TASK DESCRIPTION: Would you output the listing exactly, with every image omitted?
# # #
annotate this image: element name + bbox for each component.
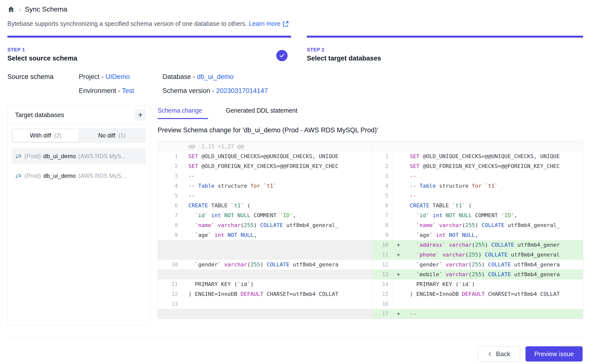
back-button-label: Back [496,350,510,358]
diff-right-cell: 14 PRIMARY KEY (`id`) [372,279,583,289]
diff-hunk-header: @@ -1,15 +1,27 @@ [182,142,372,152]
diff-row: 10+ `address` varchar(255) COLLATE utf8m… [158,240,583,250]
database-env: (Prod) [24,172,41,179]
preview-issue-button[interactable]: Preview issue [525,346,583,362]
diff-code-line: CREATE TABLE `t1` ( [404,201,583,211]
diff-code-line: `id` int NOT NULL COMMENT 'ID', [404,211,583,220]
database-label: Database - [163,73,195,80]
diff-code-line: `id` int NOT NULL COMMENT 'ID', [182,211,372,220]
diff-code-line: CREATE TABLE `t1` ( [182,201,372,211]
diff-left-cell [158,270,372,279]
diff-line-number: 5 [372,191,393,201]
learn-more-link[interactable]: Learn more [249,20,289,27]
chevron-right-icon: › [19,6,21,13]
diff-add-marker: + [393,250,404,260]
page-title: Sync Schema [25,5,67,13]
diff-right-cell: 3-- [372,171,583,181]
diff-add-marker [393,211,404,220]
diff-right-cell: 8 `name` varchar(255) COLLATE utf8mb4_ge… [372,220,583,230]
diff-row: @@ -1,15 +1,27 @@ [158,142,583,152]
diff-code-line [182,240,372,250]
environment-field: Environment - Test [79,87,163,95]
diff-row: 1316 [158,299,583,309]
diff-line-number: 14 [372,279,393,289]
database-instance: (AWS RDS MyS... [78,153,126,160]
project-link[interactable]: UIDemo [105,73,130,80]
diff-right-cell: 4-- Table structure for `t1` [372,181,583,191]
database-item[interactable]: (Prod)db_ui_demo(AWS RDS MyS... [12,168,146,184]
sync-schema-page: › Sync Schema Bytebase supports synchron… [0,0,590,364]
diff-row: 5--5-- [158,191,583,201]
learn-more-label: Learn more [249,20,280,27]
diff-row: 1SET @OLD_UNIQUE_CHECKS=@@UNIQUE_CHECKS,… [158,152,583,161]
diff-add-marker [393,299,404,309]
diff-line-number: 13 [372,270,393,279]
diff-left-cell: 7 `id` int NOT NULL COMMENT 'ID', [158,211,372,220]
diff-line-number: 13 [158,299,182,309]
diff-code-line: ) ENGINE=InnoDB DEFAULT CHARSET=utf8mb4 … [182,289,372,299]
step-1: STEP 1 Select source schema [7,36,291,62]
diff-line-number: 5 [158,191,182,201]
diff-left-cell: @@ -1,15 +1,27 @@ [158,142,372,152]
diff-code-line: `age` int NOT NULL, [404,230,583,240]
add-database-button[interactable]: + [135,109,146,121]
diff-right-cell: 6CREATE TABLE `t1` ( [372,201,583,211]
diff-line-number [372,142,393,152]
diff-add-marker [393,181,404,191]
diff-code-line: `name` varchar(255) COLLATE utf8mb4_gene… [404,220,583,230]
schema-version-link[interactable]: 20230317014147 [216,87,268,94]
diff-row: 13+ `mobile` varchar(255) COLLATE utf8mb… [158,270,583,279]
tab-with-diff[interactable]: With diff (2) [13,129,79,142]
diff-right-cell: 13+ `mobile` varchar(255) COLLATE utf8mb… [372,270,583,279]
diff-code-line: PRIMARY KEY (`id`) [182,279,372,289]
mysql-icon [15,153,22,160]
database-item[interactable]: (Prod)db_ui_demo(AWS RDS MyS... [12,148,146,164]
diff-line-number: 12 [158,289,182,299]
tab-generated-ddl[interactable]: Generated DDL statement [226,107,297,119]
diff-line-number [158,142,182,152]
diff-row: 17+-- [158,309,583,319]
diff-line-number: 2 [372,161,393,171]
environment-link[interactable]: Test [122,87,134,94]
diff-viewer: @@ -1,15 +1,27 @@1SET @OLD_UNIQUE_CHECKS… [158,141,583,319]
step-1-progress-bar [7,36,291,38]
diff-filter-tabs: With diff (2) No diff (1) [12,128,146,143]
target-databases-panel: Target databases + With diff (2) No diff… [7,106,150,325]
diff-right-cell: 10+ `address` varchar(255) COLLATE utf8m… [372,240,583,250]
diff-right-cell: 1SET @OLD_UNIQUE_CHECKS=@@UNIQUE_CHECKS,… [372,152,583,161]
diff-row: 11+ `phone` varchar(255) COLLATE utf8mb4… [158,250,583,260]
diff-code-line: -- [182,171,372,181]
target-databases-header: Target databases + [8,106,150,124]
diff-line-number: 4 [372,181,393,191]
diff-code-line: -- [182,191,372,201]
diff-add-marker [393,171,404,181]
step-1-completed-badge [276,50,288,61]
diff-row: 9 `age` int NOT NULL,9 `age` int NOT NUL… [158,230,583,240]
diff-line-number: 2 [158,161,182,171]
tab-no-diff-count: (1) [118,132,126,139]
breadcrumb: › Sync Schema [7,4,583,14]
diff-add-marker: + [393,240,404,250]
diff-left-cell [158,309,372,319]
diff-left-cell: 12) ENGINE=InnoDB DEFAULT CHARSET=utf8mb… [158,289,372,299]
diff-left-cell: 4-- Table structure for `t1` [158,181,372,191]
diff-right-cell: 12 `gender` varchar(255) COLLATE utf8mb4… [372,260,583,270]
tab-schema-change[interactable]: Schema change [158,107,208,119]
database-link[interactable]: db_ui_demo [197,73,234,80]
diff-code-line: `gender` varchar(255) COLLATE utf8mb4_ge… [182,260,372,270]
stepper: STEP 1 Select source schema STEP 2 Selec… [7,36,583,62]
diff-line-number: 7 [372,211,393,220]
home-icon[interactable] [7,6,15,13]
diff-code-line [182,250,372,260]
schema-change-tabs: Schema change Generated DDL statement [158,106,583,119]
diff-row: 2SET @OLD_FOREIGN_KEY_CHECKS=@@FOREIGN_K… [158,161,583,171]
diff-code-line: `name` varchar(255) COLLATE utf8mb4_gene… [182,220,372,230]
diff-line-number: 10 [372,240,393,250]
tab-no-diff[interactable]: No diff (1) [79,129,145,142]
diff-row: 4-- Table structure for `t1`4-- Table st… [158,181,583,191]
diff-line-number: 10 [158,260,182,270]
check-icon [279,53,285,59]
back-button[interactable]: Back [478,346,520,362]
diff-left-cell: 8 `name` varchar(255) COLLATE utf8mb4_ge… [158,220,372,230]
diff-line-number: 17 [372,309,393,319]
# # #
ANSWER BELOW:
annotate this image: element name + bbox for each component.
back-button-label: Back [496,350,510,358]
diff-right-cell: 14 PRIMARY KEY (`id`) [372,279,583,289]
diff-hunk-header: @@ -1,15 +1,27 @@ [182,142,372,152]
diff-row: 10+ `address` varchar(255) COLLATE utf8m… [158,240,583,250]
database-env: (Prod) [24,172,41,179]
preview-issue-button[interactable]: Preview issue [525,346,583,362]
diff-code-line: CREATE TABLE `t1` ( [404,201,583,211]
diff-code-line: `id` int NOT NULL COMMENT 'ID', [404,211,583,220]
database-label: Database - [163,73,195,80]
diff-code-line: `id` int NOT NULL COMMENT 'ID', [182,211,372,220]
diff-code-line: CREATE TABLE `t1` ( [182,201,372,211]
diff-left-cell [158,270,372,279]
diff-line-number: 5 [372,191,393,201]
learn-more-link[interactable]: Learn more [249,20,289,27]
chevron-right-icon: › [19,6,21,13]
diff-add-marker: + [393,250,404,260]
page-title: Sync Schema [25,5,67,13]
diff-right-cell: 3-- [372,171,583,181]
diff-add-marker [393,211,404,220]
diff-right-cell: 8 `name` varchar(255) COLLATE utf8mb4_ge… [372,220,583,230]
diff-row: @@ -1,15 +1,27 @@ [158,142,583,152]
diff-code-line [182,240,372,250]
environment-field: Environment - Test [79,87,163,95]
diff-row: 1316 [158,299,583,309]
diff-line-number: 14 [372,279,393,289]
database-instance: (AWS RDS MyS... [78,153,126,160]
project-link[interactable]: UIDemo [105,73,130,80]
diff-right-cell: 4-- Table structure for `t1` [372,181,583,191]
database-item[interactable]: (Prod)db_ui_demo(AWS RDS MyS... [12,168,146,184]
sync-schema-page: › Sync Schema Bytebase supports synchron… [0,0,590,364]
diff-row: 5--5-- [158,191,583,201]
learn-more-label: Learn more [249,20,280,27]
diff-row: 1SET @OLD_UNIQUE_CHECKS=@@UNIQUE_CHECKS,… [158,152,583,161]
diff-add-marker [393,299,404,309]
diff-line-number: 13 [372,270,393,279]
diff-left-cell: 7 `id` int NOT NULL COMMENT 'ID', [158,211,372,220]
diff-line-number: 13 [158,299,182,309]
diff-code-line: ) ENGINE=InnoDB DEFAULT CHARSET=utf8mb4 … [182,289,372,299]
step-1: STEP 1 Select source schema [7,36,291,62]
diff-line-number: 5 [158,191,182,201]
diff-left-cell: @@ -1,15 +1,27 @@ [158,142,372,152]
diff-code-line: `age` int NOT NULL, [404,230,583,240]
add-database-button[interactable]: + [135,109,146,121]
diff-right-cell: 6CREATE TABLE `t1` ( [372,201,583,211]
diff-line-number [372,142,393,152]
diff-add-marker [393,181,404,191]
diff-code-line: `name` varchar(255) COLLATE utf8mb4_gene… [404,220,583,230]
schema-version-link[interactable]: 20230317014147 [216,87,268,94]
diff-row: 13+ `mobile` varchar(255) COLLATE utf8mb… [158,270,583,279]
tab-with-diff[interactable]: With diff (2) [13,129,79,142]
diff-right-cell: 13+ `mobile` varchar(255) COLLATE utf8mb… [372,270,583,279]
diff-code-line: PRIMARY KEY (`id`) [182,279,372,289]
mysql-icon [15,153,22,160]
database-item[interactable]: (Prod)db_ui_demo(AWS RDS MyS... [12,148,146,164]
diff-line-number: 12 [158,289,182,299]
tab-generated-ddl[interactable]: Generated DDL statement [226,107,297,119]
diff-line-number [158,142,182,152]
diff-row: 17+-- [158,309,583,319]
diff-line-number: 2 [372,161,393,171]
environment-link[interactable]: Test [122,87,134,94]
diff-viewer: @@ -1,15 +1,27 @@1SET @OLD_UNIQUE_CHECKS… [158,141,583,319]
step-1-progress-bar [7,36,291,38]
diff-filter-tabs: With diff (2) No diff (1) [12,128,146,143]
target-databases-panel: Target databases + With diff (2) No diff… [7,106,150,325]
diff-right-cell: 10+ `address` varchar(255) COLLATE utf8m… [372,240,583,250]
diff-right-cell: 1SET @OLD_UNIQUE_CHECKS=@@UNIQUE_CHECKS,… [372,152,583,161]
diff-row: 11+ `phone` varchar(255) COLLATE utf8mb4… [158,250,583,260]
diff-code-line: -- [182,171,372,181]
target-databases-header: Target databases + [8,106,150,124]
diff-line-number: 4 [372,181,393,191]
diff-code-line: -- [182,191,372,201]
diff-add-marker [393,171,404,181]
step-1-completed-badge [276,50,288,61]
diff-row: 9 `age` int NOT NULL,9 `age` int NOT NUL… [158,230,583,240]
diff-line-number: 2 [158,161,182,171]
tab-no-diff-count: (1) [118,132,126,139]
breadcrumb: › Sync Schema [7,4,583,14]
diff-add-marker: + [393,240,404,250]
diff-left-cell [158,309,372,319]
diff-left-cell: 12) ENGINE=InnoDB DEFAULT CHARSET=utf8mb… [158,289,372,299]
diff-left-cell: 4-- Table structure for `t1` [158,181,372,191]
diff-right-cell: 12 `gender` varchar(255) COLLATE utf8mb4… [372,260,583,270]
tab-schema-change[interactable]: Schema change [158,107,208,119]
database-link[interactable]: db_ui_demo [197,73,234,80]
diff-code-line: `gender` varchar(255) COLLATE utf8mb4_ge… [182,260,372,270]
stepper: STEP 1 Select source schema STEP 2 Selec… [7,36,583,62]
diff-line-number: 7 [372,211,393,220]
home-icon[interactable] [7,6,15,13]
diff-code-line [182,250,372,260]
schema-change-tabs: Schema change Generated DDL statement [158,106,583,119]
diff-row: 2SET @OLD_FOREIGN_KEY_CHECKS=@@FOREIGN_K… [158,161,583,171]
diff-code-line: `name` varchar(255) COLLATE utf8mb4_gene… [182,220,372,230]
diff-line-number: 10 [372,240,393,250]
tab-no-diff[interactable]: No diff (1) [79,129,145,142]
diff-row: 4-- Table structure for `t1`4-- Table st… [158,181,583,191]
diff-line-number: 10 [158,260,182,270]
check-icon [279,53,285,59]
back-button[interactable]: Back [478,346,520,362]
diff-left-cell: 8 `name` varchar(255) COLLATE utf8mb4_ge… [158,220,372,230]
diff-line-number: 17 [372,309,393,319]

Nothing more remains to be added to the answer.